"Transformation"
pigmentbaes inkjet print on Hahnemühle PhotoRag
titled, signed, dated and numbered (pencil) on verso
"I take everything out of context, collect, rearrange, put together loose parts, mixing materials and techniques. I create my own order out of the chaos of abundance. I am a flaneur. That's why I live in the city mostly. I love to study people, faces, gestures, movements. Nature gives me horizon. Be naive in everything you do. The pictures are there – listen."
Miriam Tölke
When German photographer Miriam Tölke started studying at the Staatliche Akademie der Bildenden Künste in Stuttgart at the beginning of this century, she began collecting discarded things: magazines, notebooks, books, catalogs.

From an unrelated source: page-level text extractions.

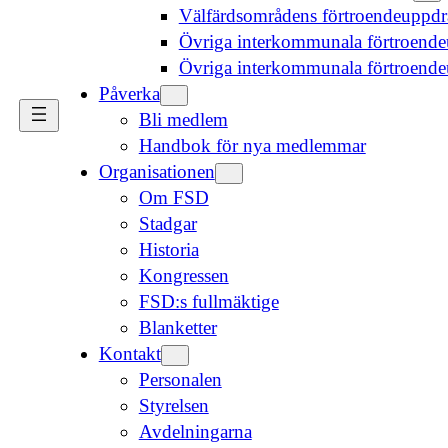
Välfärdsområdens förtroendeuppd
Övriga interkommunala förtroende
Övriga interkommunala förtroend
Påverka
Bli medlem
Handbok för nya medlemmar
Organisationen
Om FSD
Stadgar
Historia
Kongressen
FSD:s fullmäktige
Blanketter
Kontakt
Personalen
Styrelsen
Avdelningarna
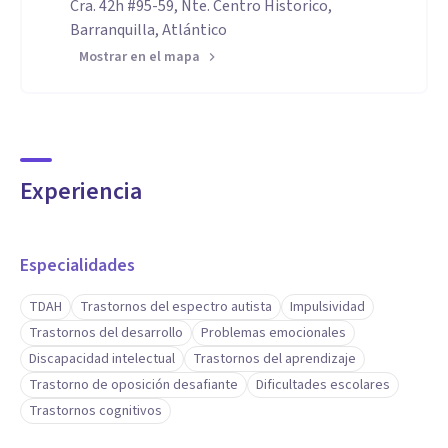
Cra. 42h #95-59, Nte. Centro Historico,
Barranquilla, Atlántico
Mostrar en el mapa
Experiencia
Especialidades
TDAH
Trastornos del espectro autista
Impulsividad
Trastornos del desarrollo
Problemas emocionales
Discapacidad intelectual
Trastornos del aprendizaje
Trastorno de oposición desafiante
Dificultades escolares
Trastornos cognitivos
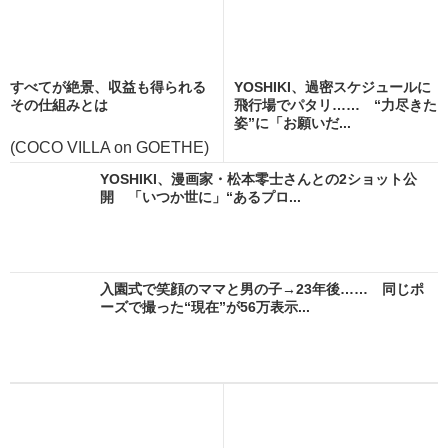
すべてが絶景、収益も得られる
YOSHIKI、過密スケジュールに
その仕組みとは
飛行場でパタリ…… “力尽きた
姿”に「お願いだ...
(COCO VILLA on GOETHE)
YOSHIKI、漫画家・松本零士さんとの2ショット公
開 「いつか世に」“あるプロ...
入園式で笑顔のママと男の子→23年後…… 同じポ
ーズで撮った“現在”が56万表示...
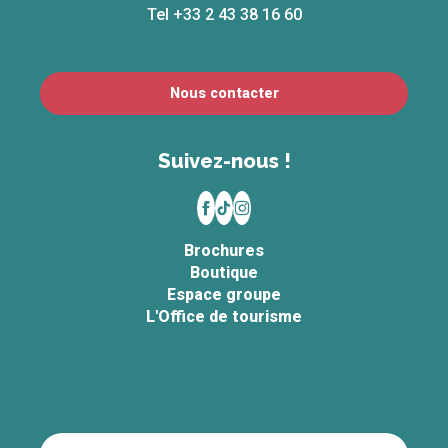
Tel +33 2 43 38 16 60
Nous contacter
Suivez-nous !
Brochures
Boutique
Espace groupe
L'Office de tourisme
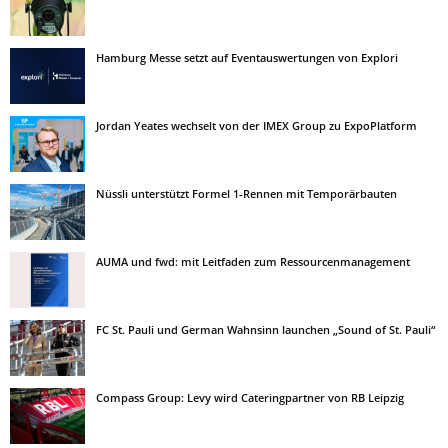
Hamburg Messe setzt auf Eventauswertungen von Explori
Jordan Yeates wechselt von der IMEX Group zu ExpoPlatform
Nüssli unterstützt Formel 1-Rennen mit Temporärbauten
AUMA und fwd: mit Leitfaden zum Ressourcenmanagement
FC St. Pauli und German Wahnsinn launchen „Sound of St. Pauli“
Compass Group: Levy wird Cateringpartner von RB Leipzig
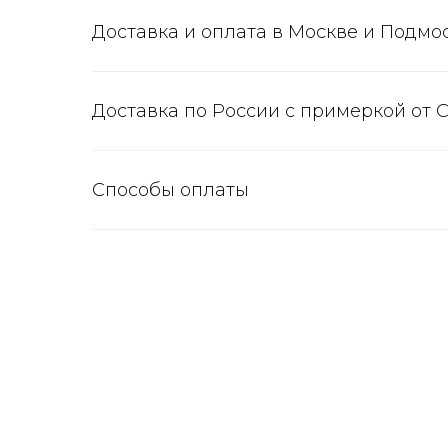
Доставка и оплата в Москве и Подмо
Доставка по России с примеркой от 
Способы оплаты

With these found objects, scraps of paper, loose leaves and fragments from her accumulated photo - archive, she began to make collages. Faces are halved and combined with parts of other faces and landscapes that reflect the peace and harmony of nature. Glossy photographs from glossy magazines and fashion magazines are merged with images that express the hectic anonymity of her busy, crowded hometown of Berlin. This creates “spiritual landscapes” that reflect both the spirit of the times and Tölke's poetic way of thinking.
(Jan Pieter Ekker, in: Het Parool, 14.7.2022, Amsterdam, translated by deepL)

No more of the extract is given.